Recipe: My Mom’s Kare-Kare

Most Pinoys are fiercely loyal to their mom’s adobo. Not me, though. I can appreciate, even like, versions of adobo other than the one I grew up with.

My mom’s signature dish that remains unmatched in my opinion is her kare kare. Oh, yes! Here is where my loyalties unequivocally lie.

The irony is that when I was a kid, I didn’t even like kare kare. I found the idea of eating parts of animals other than the meat and skin unthinkable (and you should see the ingredients while they were still uncooked!). I also found the orange sauce weird, used as I was then to the brown hued sauces of adobo and mechado and the lightly-tinted broths of nilaga or tinola.

Then the time came, right around high school, when my palate began to mature and I started to develop a taste for the unusual, that I decided to give this dish a try.

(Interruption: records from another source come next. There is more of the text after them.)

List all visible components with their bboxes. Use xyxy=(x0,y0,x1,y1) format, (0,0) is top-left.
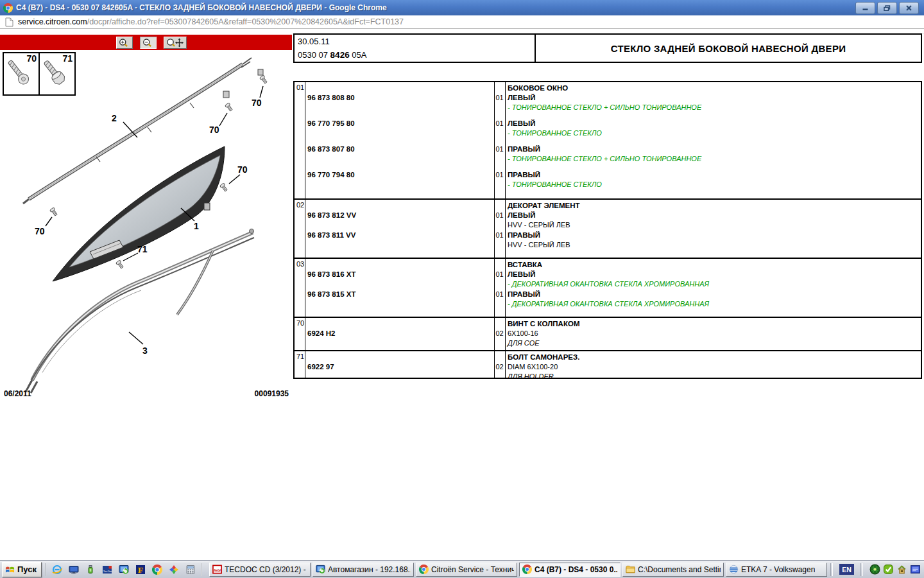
part-row: 96 873 808 80 01 ЛЕВЫЙ - ТОНИРОВАННОЕ СТ… xyxy=(295,92,921,118)
part-name: ПРАВЫЙ xyxy=(508,145,540,153)
taskbar: Пуск TECDOC CD (3/2012) - ... Автомагази… xyxy=(0,560,924,578)
system-tray: EN 10:10 xyxy=(827,563,924,576)
diagram-label: 70 xyxy=(237,164,248,175)
taskbar-button[interactable]: ETKA 7 - Volkswagen xyxy=(726,563,827,577)
restore-button[interactable] xyxy=(877,2,897,14)
quick-launch xyxy=(49,563,198,575)
page-icon xyxy=(5,17,13,27)
rdp-icon xyxy=(316,565,325,574)
taskbar-button[interactable]: C:\Documents and Settin... xyxy=(622,563,724,577)
quicklaunch-pinwheel-app[interactable] xyxy=(167,563,180,575)
pinwheel-app-icon xyxy=(169,565,179,575)
part-quantity: 01 xyxy=(494,211,505,219)
group-title: БОКОВОЕ ОКНО xyxy=(508,83,921,92)
language-indicator[interactable]: EN xyxy=(839,564,854,575)
part-number: 6922 97 xyxy=(307,363,334,371)
part-name: ЛЕВЫЙ xyxy=(508,119,536,127)
part-note: - ТОНИРОВАННОЕ СТЕКЛО + СИЛЬНО ТОНИРОВАН… xyxy=(508,103,701,111)
minimize-icon xyxy=(862,5,869,11)
part-row: 6922 97 02 DIAM 6X100-20 ДЛЯ HOLDER xyxy=(295,362,921,378)
taskbar-button-label: ETKA 7 - Volkswagen xyxy=(741,565,815,574)
taskbar-button-label: C:\Documents and Settin... xyxy=(638,565,721,574)
part-number: 96 873 807 80 xyxy=(307,145,355,153)
show-desktop-icon xyxy=(69,565,79,575)
quicklaunch-internet-explorer[interactable] xyxy=(51,563,63,575)
diagram-date: 06/2011 xyxy=(4,389,31,398)
tray-coin-icon[interactable] xyxy=(869,564,880,575)
taskbar-button-label: Citroën Service - Технич... xyxy=(431,565,514,574)
part-row: 96 770 795 80 01 ЛЕВЫЙ - ТОНИРОВАННОЕ СТ… xyxy=(295,118,921,144)
part-number: 96 770 795 80 xyxy=(307,119,355,127)
minimize-button[interactable] xyxy=(855,2,875,14)
quicklaunch-tecdoc[interactable] xyxy=(101,563,113,575)
part-number: 96 770 794 80 xyxy=(307,171,355,179)
windows-flag-icon xyxy=(5,565,15,574)
part-note: - ДЕКОРАТИВНАЯ ОКАНТОВКА СТЕКЛА ХРОМИРОВ… xyxy=(508,280,709,288)
taskbar-button[interactable]: TECDOC CD (3/2012) - ... xyxy=(209,563,311,577)
taskbar-button[interactable]: Автомагазин - 192.168.... xyxy=(312,563,414,577)
window-titlebar[interactable]: C4 (B7) - DS4 - 0530 07 842605A - СТЕКЛО… xyxy=(0,0,924,15)
part-quantity: 01 xyxy=(494,94,505,101)
exploded-diagram xyxy=(0,46,293,396)
url-domain: service.citroen.com xyxy=(18,17,87,26)
taskbar-button-label: C4 (B7) - DS4 - 0530 0... xyxy=(535,565,617,574)
part-row: 6924 H2 02 6X100-16 ДЛЯ COE xyxy=(295,328,921,348)
quicklaunch-chrome[interactable] xyxy=(151,563,163,575)
part-quantity: 02 xyxy=(494,363,505,371)
calculator-icon xyxy=(185,565,196,575)
etka-icon xyxy=(729,565,739,574)
quicklaunch-far-manager[interactable] xyxy=(134,563,146,575)
part-note: HVV - СЕРЫЙ ЛЕВ xyxy=(508,221,570,229)
parts-table: 01 БОКОВОЕ ОКНО 96 873 808 80 01 ЛЕВЫЙ -… xyxy=(293,81,922,379)
group-index: 03 xyxy=(296,260,304,268)
tray-shield-check-icon[interactable] xyxy=(883,564,894,575)
start-button[interactable]: Пуск xyxy=(2,562,42,577)
quicklaunch-show-desktop[interactable] xyxy=(67,563,80,575)
desktop: { "window": { "title": "C4 (B7) - DS4 - … xyxy=(0,0,924,578)
quicklaunch-calculator[interactable] xyxy=(184,563,196,575)
usb-tool-icon xyxy=(85,565,96,575)
part-name: DIAM 6X100-20 xyxy=(508,363,558,371)
taskbar-button[interactable]: Citroën Service - Технич... xyxy=(416,563,517,577)
part-quantity: 01 xyxy=(494,145,505,153)
diagram-number: 00091935 xyxy=(255,389,289,398)
address-bar[interactable]: service.citroen.com/docpr/affiche.do?ref… xyxy=(0,15,924,29)
url-path: /docpr/affiche.do?ref=053007842605A&refa… xyxy=(87,17,404,26)
internet-explorer-icon xyxy=(52,565,62,575)
document-date: 30.05.11 xyxy=(298,37,330,46)
tray-device-icon[interactable] xyxy=(896,564,907,575)
part-name: ПРАВЫЙ xyxy=(508,171,540,179)
taskbar-button-label: TECDOC CD (3/2012) - ... xyxy=(225,565,307,574)
group-index: 70 xyxy=(296,319,304,327)
part-name: ЛЕВЫЙ xyxy=(508,94,536,101)
part-note: - ТОНИРОВАННОЕ СТЕКЛО xyxy=(508,129,602,137)
part-note: - ТОНИРОВАННОЕ СТЕКЛО + СИЛЬНО ТОНИРОВАН… xyxy=(508,155,701,162)
restore-icon xyxy=(884,5,891,11)
part-row: 96 873 815 XT 01 ПРАВЫЙ - ДЕКОРАТИВНАЯ О… xyxy=(295,289,921,309)
part-note: - ДЕКОРАТИВНАЯ ОКАНТОВКА СТЕКЛА ХРОМИРОВ… xyxy=(508,300,709,308)
document-header: 30.05.11 0530 07 8426 05A СТЕКЛО ЗАДНЕЙ … xyxy=(293,33,922,63)
parts-group: 03 ВСТАВКА 96 873 816 XT 01 ЛЕВЫЙ - ДЕКО… xyxy=(295,258,921,317)
diagram-label: 70 xyxy=(35,226,45,236)
taskbar-button-label: Автомагазин - 192.168.... xyxy=(328,565,411,574)
quicklaunch-remote-desktop[interactable] xyxy=(117,563,130,575)
part-number: 96 873 812 VV xyxy=(307,211,356,219)
part-row: 96 873 811 VV 01 ПРАВЫЙ HVV - СЕРЫЙ ЛЕВ xyxy=(295,230,921,250)
diagram-label: 3 xyxy=(142,346,148,356)
parts-group: 02 ДЕКОРАТ ЭЛЕМЕНТ 96 873 812 VV 01 ЛЕВЫ… xyxy=(295,198,921,258)
group-title: БОЛТ САМОНАРЕЗ. xyxy=(508,353,921,362)
taskbar-button[interactable]: C4 (B7) - DS4 - 0530 0... xyxy=(519,563,620,577)
tecdoc-icon xyxy=(102,565,112,575)
part-number: 96 873 811 VV xyxy=(307,231,355,239)
parts-group: 01 БОКОВОЕ ОКНО 96 873 808 80 01 ЛЕВЫЙ -… xyxy=(295,82,921,198)
chrome-icon xyxy=(152,565,162,575)
diagram-label: 71 xyxy=(137,244,148,254)
part-quantity: 01 xyxy=(494,119,505,127)
window-title: C4 (B7) - DS4 - 0530 07 842605A - СТЕКЛО… xyxy=(16,3,387,12)
group-title: ВСТАВКА xyxy=(508,260,921,269)
chrome-icon xyxy=(522,565,532,574)
part-row: 96 873 807 80 01 ПРАВЫЙ - ТОНИРОВАННОЕ С… xyxy=(295,144,921,170)
close-button[interactable] xyxy=(899,2,919,14)
quicklaunch-usb-tool[interactable] xyxy=(84,563,96,575)
tray-display-icon[interactable] xyxy=(910,564,921,575)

Ooh, those bits of meat and cow innards so tender they melt in your mouth! That bright orange peanutty sauce that can already be considered a viand even if just accompanied by veggies (sarsa pa lang ulam na)! Put those together in a heaping spoon with steaming white rice and my mom’s home-made bagoong (shrimp paste) and I’m in heaven.

I recently made my mom give me this recipe (she had long ago given up trying to teach me to cook the more traditional or effort-laden dishes) by saying that her granddaughter, #ExhibitA, should start learning how to make it by now.

Ingredients:

  • 1 kilo beef cheeks
  • 1/2 kilo beef tripe and intestines
  • 1/4 kilo ground peanuts (Note: you can substitute this with peanut butter but try to find one that’s sugarless)
  • 2 tbsp flour
  • achuete (annato) seeds
  • 3-5 cloves of garlic, minced
  • 2 small onions, chopped
  • 1 small bunch of pechay (Chinese cabbage)
  • 1 small bunch of sitao (string beans), cut into 2-inch slices
  • 4 eggplants, sliced
  • 1 small puso ng saging (banana flower bud), sliced
  • salt and pepper

Procedure:

  • Clean and boil the beef cheeks, tripe and intestines separately for 15 minutes in a pressure cooker.  Chill overnight in the refrigerator and scoop out the fat that forms on top.
  • In a small pan, lightly toast the flour, then remove from heat.
  • In a casserole, saute garlic and onion, then add meat, tripe and intestines. Add a bit of the water used to boil the meat. Add the toasted flour and crushed nuts, then stir the mixture.
  • Add in the banana flower, string beans, and egg plant.
  • Soak the annato seeds in hot water.  Strain and add to the stew.
  • Stir the mixture until thickened to your desired consistency.
  • Add the Chinese cabbage and season to taste.

Serve hot with freshly cooked white rice and bagoong.

This recipe serves 6 at 570 calories per serving.  That’s quite a lot but you don’t get to eat this everyday anyway.